For all of the applicable problems, plots must be generated using the functions within the ggplot2 package.

Problem 1. Before answering the following questions, take a few minutes to look through the components of the built-in R data set “cars,” which gives the speed (mph) and the stopping distance (ft) of cars from the 1920’s. Then, against a significance level of α = 0.05, complete the following.

a) Using “ggplot()” generate a scatterplot to look at the linear relationship between the variables “speed” and “dist.” Be sure to creative in your color and shape choices, in addition to using appropriate labels on the axes and a title for your graph. What preliminary observations can you make about the association between speed and stopping distance?
library(ggplot2)
ggplot(data=cars, aes(x=speed, y=dist)) + 
  geom_point(colour="steelblue",shape=12,size=2) +
  labs(title="Scatterplot of Car Stopping Distances and Their Speeds",
  y="Stopping Distance (ft)",
  x="Speed (mph)")

The scatterplot shows a strong positive association between speed and stopping distance. As a car’s speed increases, the distance required to stop tends to increase as well. The pattern appears roughly linear, with higher speeds corresponding to larger stopping distances. There are no obvious clusters or outliers that drastically deviate from the overall positive trend.

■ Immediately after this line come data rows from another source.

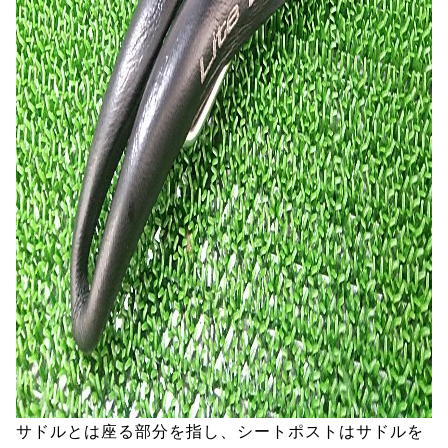
サドルとは座る部分を指し、シートポストはサドルを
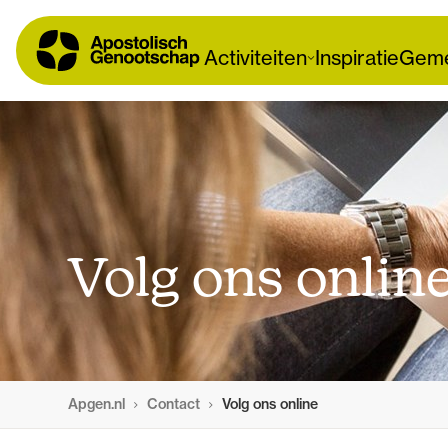
Activiteiten
Inspiratie
Geme
Volg ons onlin
Apgen.nl
Contact
Volg ons online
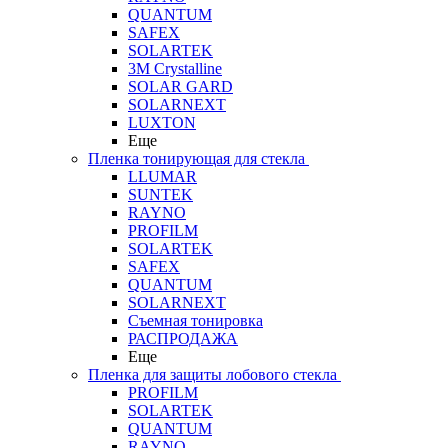
QUANTUM
SAFEX
SOLARTEK
3M Crystalline
SOLAR GARD
SOLARNEXT
LUXTON
Еще
Пленка тонирующая для стекла
LLUMAR
SUNTEK
RAYNO
PROFILM
SOLARTEK
SAFEX
QUANTUM
SOLARNEXT
Съемная тонировка
РАСПРОДАЖА
Еще
Пленка для защиты лобового стекла
PROFILM
SOLARTEK
QUANTUM
RAYNO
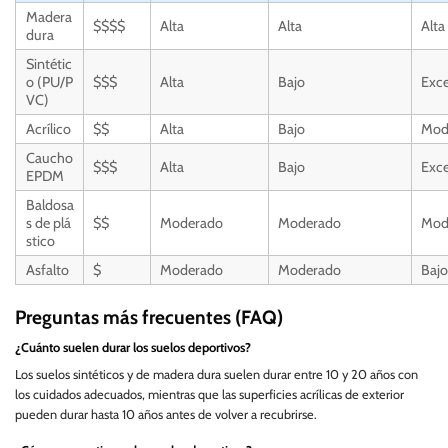
Madera
$$$$
Alta
Alta
Alta
dura
Sintétic
o (PU/P
$$$
Alta
Bajo
Exce
VC)
Acrílico
$$
Alta
Bajo
Mod
Caucho
$$$
Alta
Bajo
Exce
EPDM
Baldosa
s de plá
$$
Moderado
Moderado
Mod
stico
Asfalto
$
Moderado
Moderado
Bajo
Preguntas más frecuentes (FAQ)
¿Cuánto suelen durar los suelos deportivos?
Los suelos sintéticos y de madera dura suelen durar entre 10 y 20 años con
los cuidados adecuados, mientras que las superficies acrílicas de exterior
pueden durar hasta 10 años antes de volver a recubrirse.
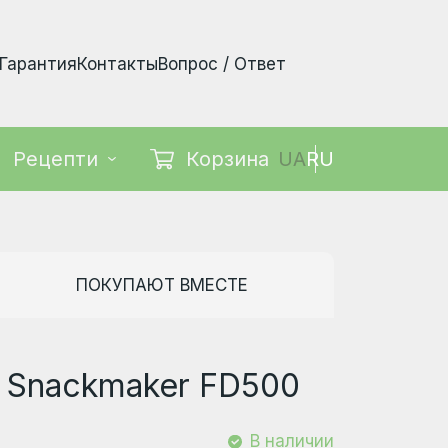
Гарантия
Контакты
Вопрос / Ответ
Корзина
UA
RU
Рецепти
ПОКУПАЮТ ВМЕСТЕ
i Snackmaker FD500
В наличии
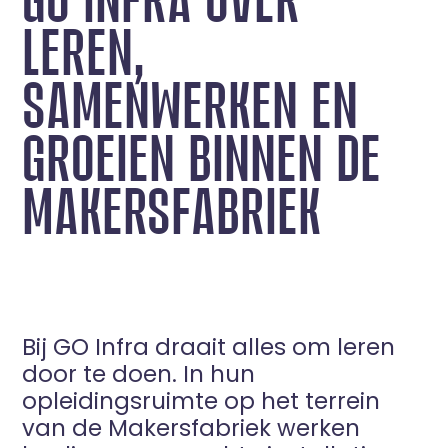
LEREN,
SAMENWERKEN EN
GROEIEN BINNEN DE
MAKERSFABRIEK
Bij GO Infra draait alles om leren
door te doen. In hun
opleidingsruimte op het terrein
van de Makersfabriek werken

b) Generate and interpret Pearson’s correlation coefficient between “speed” and “dist.” What does this tell you about the strength of the association between speed and stopping distance?
with(cars, cor(speed,dist))
## [1] 0.8068949

The Pearson correlation coefficient between speed and stopping distance is r = 0.8068949, which indicates a strong positive association between the two variables. Together with the scatterplot from part (a), we can say that the association appears to be a relatively strong positive roughly linear association. This means that, in general, higher car speeds are associated with longer stopping distances. Because the value is close to 1, the relationship is both positive and fairly strong, suggesting that speed is a fairly good predictor of stopping distance.

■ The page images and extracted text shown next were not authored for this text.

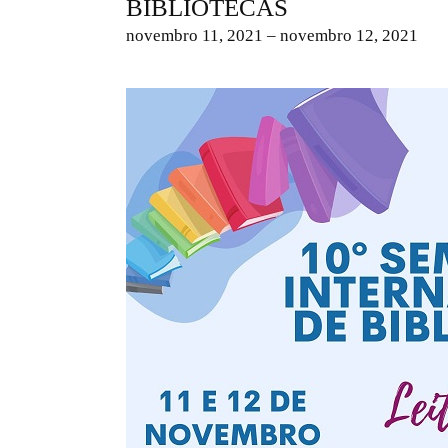
BIBLIOTECAS
novembro 11, 2021 – novembro 12, 2021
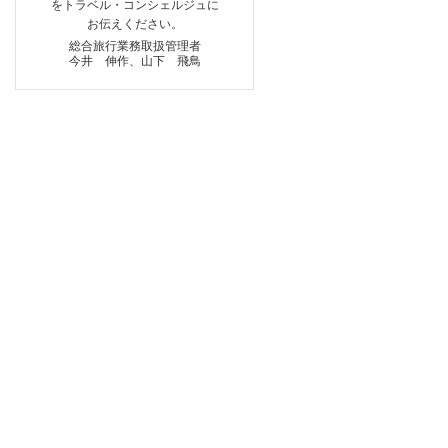
をトラベル・コンシェルジュに
お伝えください。
総合旅行業務取扱管理者
今井 伸作、山下 飛鳥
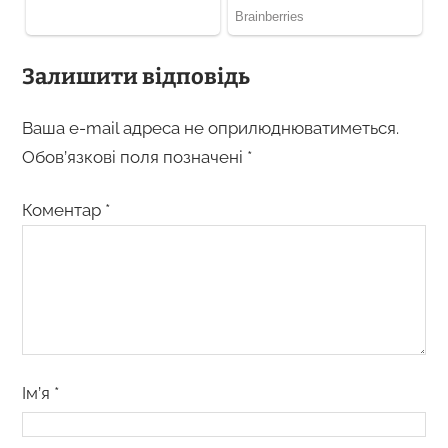
Залишити відповідь
Ваша e-mail адреса не оприлюднюватиметься.
Обов’язкові поля позначені
*
Коментар
*
Ім’я
*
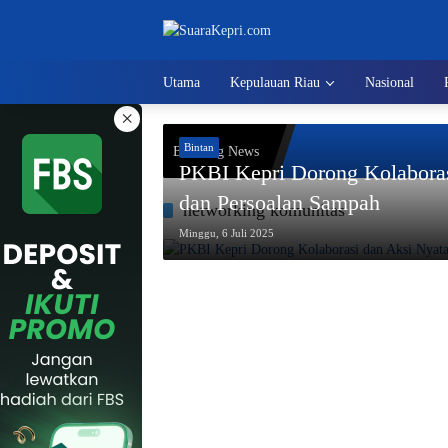
Langsung
ke
konten
Utama
Kepulauan Riau
Nasional
×
Bintan
Breaking News
PKBI Kepri Dorong Kolaboras
dan Persoalan Sampah
networking komunitas
Minggu, 6 Juli 2025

c) Generate a fitted simple linear regression model where “dist” is a function of “speed.” What are your beta coefficients? Discuss limitations this model would have if it were to be applied to today’s cars.
car_mod<-lm(dist~speed, data=cars)
car_mod
## 
## Call:
## lm(formula = dist ~ speed, data = cars)
## 
## Coefficients:
## (Intercept)        speed  
##     -17.579        3.932

The estimated beta coefficients from the simple linear regression model are β₀ = –17.579 and β₁ = 3.932. This means the model predicts that stopping distance increases by about 3.93 feet for each 1 mph increase in speed. The negative β₀ intercept has no practical meaning but and is just used as a parameter for model creation.

This model has several limitations if applied to modern cars. The data were collected in the 1920s, when braking systems, tire technology, and vehicle design were very different, so the relationship would not reflect today’s stopping distances. In addition, the model assumes a strictly linear relationship and may not capture the more complex braking behavior of modern vehicles, making predictions outside the historical context unreliable.

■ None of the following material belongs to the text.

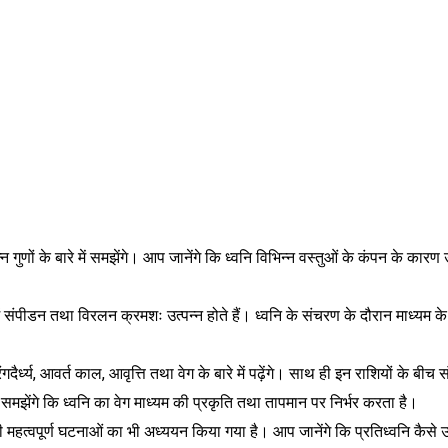
णों के बारे में समझेंगे। आप जानेंगे कि ध्वनि विभिन्न वस्तुओं के कंपन के कारण उत्
ं, जिनमें संपीडन तथा विरलन क्रमशः उत्पन्न होते हैं। ध्वनि के संचरण के दौरान म
ंगदैर्ध्य, आवर्त काल, आवृत्ति तथा वेग के बारे में पढ़ेंगे। साथ ही इन राशियों के बीच
 यह समझेंगे कि ध्वनि का वेग माध्यम की प्रकृति तथा तापमान पर निर्भर करता है।
सी महत्वपूर्ण घटनाओं का भी अध्ययन किया गया है। आप जानेंगे कि प्रतिध्वनि कैसे उ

d) Add a fitted line to your scatterplot in part (a). Does it appear to be a good fit? Why or why not?
cars_update <- data.frame(
  speed = seq(min(cars$speed, na.rm = TRUE),
              max(cars$speed, na.rm = TRUE),
              length.out = 100)
)

pred <- predict(car_mod, newdata = cars_update, interval = "prediction", level = 0.95)

cars_pred <- cbind(cars_update, as.data.frame(pred))

ggplot(data=cars, aes(x=speed, y=dist)) + 
  geom_point(colour="steelblue",shape=12,size=2) +
  labs(title="Scatterplot of Car Stopping Distances and Their Speeds",
  y="Stopping Distance (ft)",
  x="Speed (mph)") +
  geom_line(data = cars_pred, aes(x = speed, y = fit),
              colour = "grey25", linewidth = 1)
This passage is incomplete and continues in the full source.